- [Assignment]:
In your copy of the data below, reproduce every entry exactly and omit the pictures.

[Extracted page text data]
....................
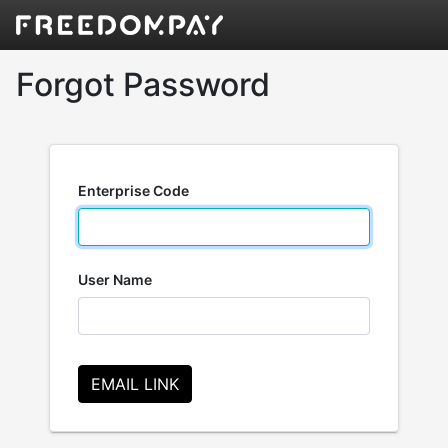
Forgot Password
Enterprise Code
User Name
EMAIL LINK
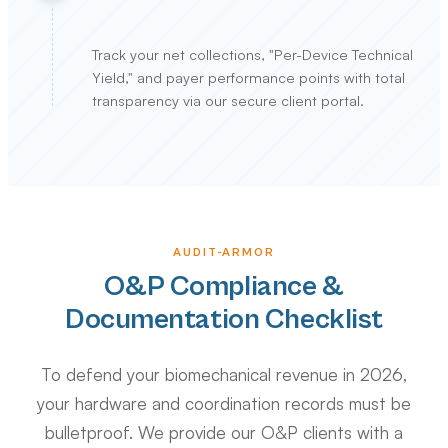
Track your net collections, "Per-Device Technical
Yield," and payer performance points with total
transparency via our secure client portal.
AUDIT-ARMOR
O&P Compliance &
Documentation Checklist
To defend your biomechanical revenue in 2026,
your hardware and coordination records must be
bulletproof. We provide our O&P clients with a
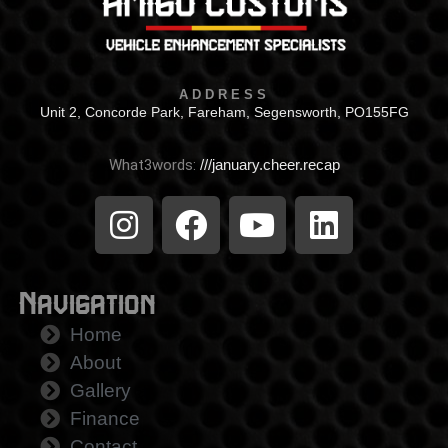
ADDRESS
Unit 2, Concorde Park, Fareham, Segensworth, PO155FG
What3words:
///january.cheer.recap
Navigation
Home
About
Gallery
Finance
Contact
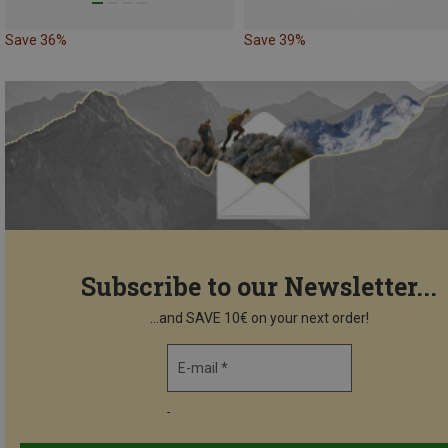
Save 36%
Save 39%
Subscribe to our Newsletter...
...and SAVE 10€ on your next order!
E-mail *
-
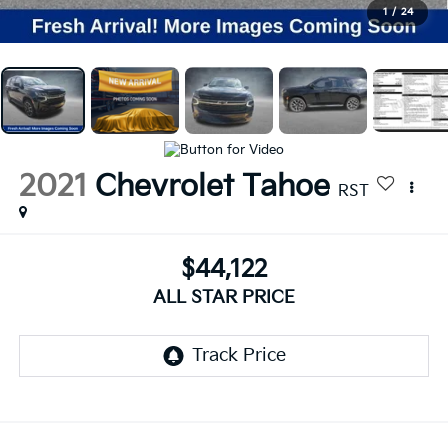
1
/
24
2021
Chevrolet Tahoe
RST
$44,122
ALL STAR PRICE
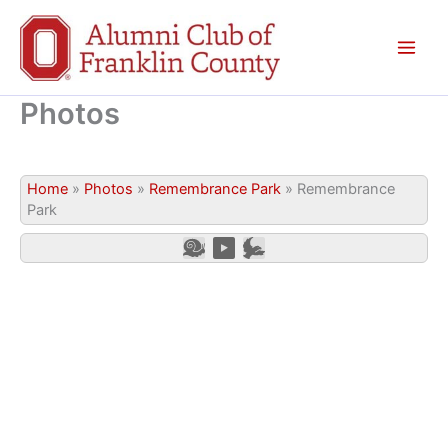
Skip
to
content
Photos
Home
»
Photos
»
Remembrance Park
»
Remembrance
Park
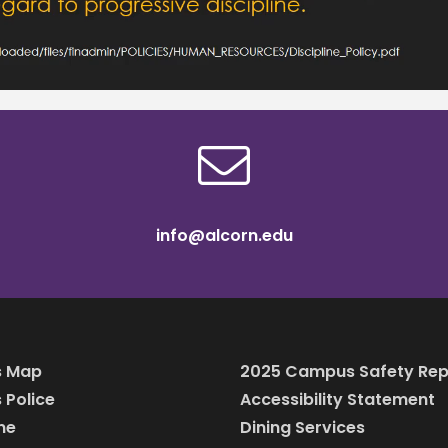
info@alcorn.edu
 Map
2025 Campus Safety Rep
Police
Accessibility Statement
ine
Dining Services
....................
- [Written answer]:
Forgot Password
Enterprise Code
User Name
EMAIL LINK
Track your net collections, "Per-Device Technical
Yield," and payer performance points with total
transparency via our secure client portal.
AUDIT-ARMOR
O&P Compliance &
Documentation Checklist
To defend your biomechanical revenue in 2026,
your hardware and coordination records must be
bulletproof. We provide our O&P clients with a
ADDRESS
Unit 2, Concorde Park, Fareham, Segensworth, PO155FG
What3words:
///january.cheer.recap
Navigation
Home
About
Gallery
Finance
Contact
Save 36%
Save 39%
Subscribe to our Newsletter...
...and SAVE 10€ on your next order!
E-mail *
-
1
/
24
2021
Chevrolet Tahoe
RST
$44,122
ALL STAR PRICE
Skip
to
content
Photos
Home
»
Photos
»
Remembrance Park
»
Remembrance
Park
info@alcorn.edu
 Map
2025 Campus Safety Rep
Police
Accessibility Statement
ine
Dining Services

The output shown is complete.